立ち込める湯気の中、栞は視線を遠くへ投げる。
「『笑えなくなったのかと思った』って言われて初めて、わたしずっと笑ってなかったことに気付いたの。それからかな、お兄ちゃんとまともに話すようになったのは。ごはんのとき一階に行けないわたしを、お兄ちゃんがお姫様抱っこで連れてってくれたりして。恥ずかしかったけどね、嬉しかった」
コクコクと首を縦に振ったアシュマダイに、栞は驚いた目を向けた。
「え、アシュちゃんも?」
「レージが抱っこして、下まで運んでくれた」
「あんなことされるとさ、女の子としてはドキドキしちゃうよね。
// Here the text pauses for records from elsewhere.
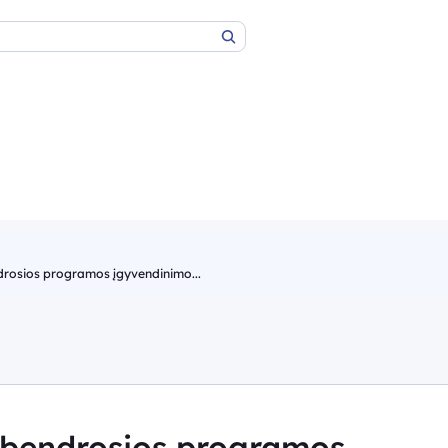
Paieška
rosios programos įgyvendinimo...
 bendrosios programos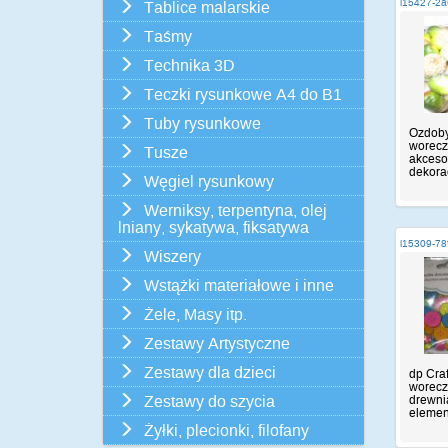
i15427-2a
Tablice malarskie
Taśmy
Technika 3D
Teczki rysunkowe A4 do B1
Tuby rysunkowe
Ozdoby
worecz
Tusze
akceso
dekorac
Węgiel rysunkowy
Werniksy, terpentyna, olej
lniany, sykatywa, fiksatywa
i15309-78
Wiszery
Wstążki materiałowe i inne
Żele, Masy itp.
Zestawy Artystyczne
Zestawy dla dzieci
dp Cra
worecz
drewni
Zestawy do szycia
element
Żyłki, plecionki, filofany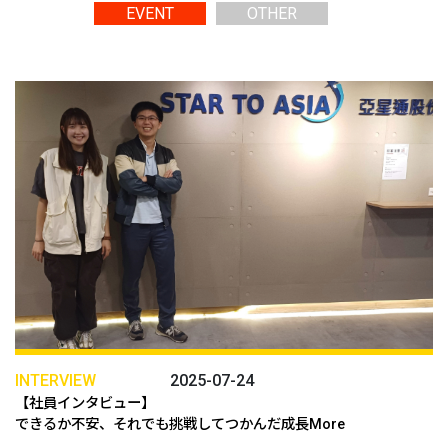
EVENT
OTHER
INTERVIEW
2025-07-24
【社員インタビュー】
できるか不安、それでも挑戦してつかんだ成長More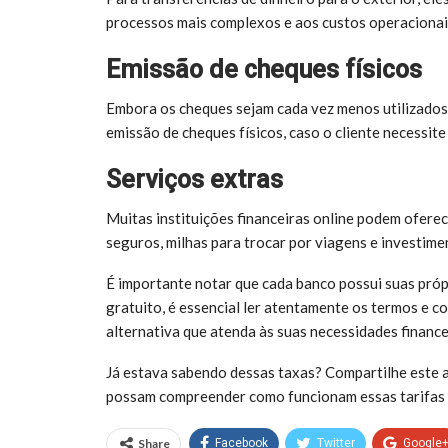
processos mais complexos e aos custos operacionai
Emissão de cheques físicos
Embora os cheques sejam cada vez menos utilizados
emissão de cheques físicos, caso o cliente necessi
Serviços extras
Muitas instituições financeiras online podem oferec
seguros, milhas para trocar por viagens e investim
É importante notar que cada banco possui suas própr
gratuito, é essencial ler atentamente os termos e 
alternativa que atenda às suas necessidades finance
Já estava sabendo dessas taxas? Compartilhe este a
possam compreender como funcionam essas tarifas 
Share
Facebook
Twitter
Google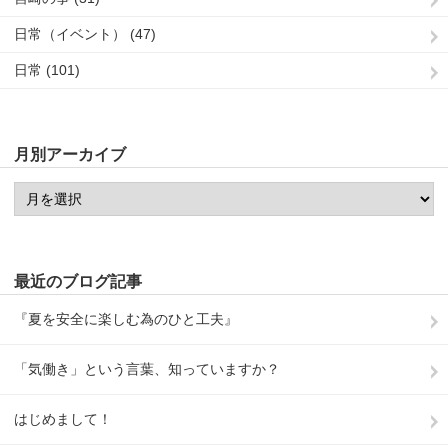
日常（イベント） (47)
日常 (101)
月別アーカイブ
最近のブログ記事
『夏を安全に楽しむ為のひと工夫』
「気働き」という言葉、知っていますか？
はじめまして！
意識しちゃうっていうか、いつも見てるはずなのに、あれ、なんかカッコいいかもとか思っちゃったり……」
「レージがカッコよかった……」
盛り上がる栞とアシュマダイを、マモンが愕然と見比べる。
「何いぃっ、二人共、レイジにお姫様抱っこされたのか!? ズルいぞ! マモン様はしてもらってないのに!」
シャンプーを流し終わったマモンを見て、栞が交代するべく湯船から上がる。薄桃色に色付いた栞の身体を見ていたマモンだったが。
「えいっ」
背後から、中学生らしいまだ膨らみきっていない胸をフニョと揉まれ、栞は驚いた声を上げた。
「ひゃっ! マ、マモンさん!? 何して……!」
「悔しいぞ! レイジは実はロリコンなのか!? おっぱいが好きと見せかけて、ぺたんこが好きなのか!? なんでシオリやアシュには優しくて、マモン様には優しくしてくれないんだ!?」
「それはマモンさんが、お兄ちゃんを怒らせるようなことをするから……」
「あああああ、腹いせにシオリのおっぱいを揉んで、おっきくしてやるぞ! ふはは、どうだレイジ! 悔しいか!」
「そんなことしても誰も悔しがらないよ、マモンさん! ていうか、マモンさんのほうこそ、当たってる……!」
さっきから栞の背中には、同性でもドキドキしてしまうようなぷるんとした爆乳が押しつけられている。
「よし、シオリの次はアシュの番だな。ちっぱいをおっぱいにしてやるぞ」
栞を放したマモンはニヤニヤしながら、五指を蠢かせて両手をアシュマダイへ伸ばす。が、栞がその魔手の前へ立ちはだかった。
「ダーメ! アシュちゃんはこれからわたしと身体洗うの」
ちぇ、とマモンが湯船に入る。ぷかりと浮かぶ自身のおっぱいを見下ろし、むーとマモンは唸った。
「たぶんお兄ちゃん、ずっとお部屋にいるアシュちゃん見て、わたしのこと思い出したんじゃないかな。アシュちゃんのこと、昨日から気にしてたんだよ」
アシュマダイの身体をこすりながら栞は言う。泡だらけになりながら、アシュマダイは瞬きをした。
「レージがわたしを、気にしてた……?」
反芻した少女にマモンが下世話な笑みを向けた。
「なんだ、アシュもレイジが好きになったのか?」
「ちっ、違う……! そんなこと……!」
と言いつつも、アシュマダイの顔はわかりやすく真っ赤である。マモンが、ふふんと得意げに鼻を鳴らした。
「そうかー、アシュもレイジが好きかー。でも、残念だったなっ。レイジはあたしと結婚して鬼畜魔王になるんだ。アシュがあたしの味方をするなら、玉座を取ったとき、アシュをペットにするようレイジに頼んでやってもいいぞ」
「こんなこと言ってるけど、マモンさん、お兄ちゃんに相手にされてないこと多いからね」
「シオリイィィ! 言ったな――っ!」
ザバアア、と湯船から立ち上がるマモン。
まったく意に介さず石鹸を流しているアシュマダイを不機嫌そうに見下ろし、マモンは指を突きつけると言った。
「いくら色欲だからって、アシュにレイジの童貞は譲らないんだからな!!!」
「……」
アシュマダイの瞳がわずかに見開かれた。シャワーを持ったまま、アシュマダイは呆然と動きを止めている。
「マっ、マモンさん! こんな小さい子に何言ってるの!? まだ意味わかんないでしょ! アシュちゃん、今の忘れていいからね」
頬を染めて栞があたふたと言う。けれど、栞の心配はまったくの的外れだった。
スカイブルーの瞳には、決意の光が宿っていたのだ。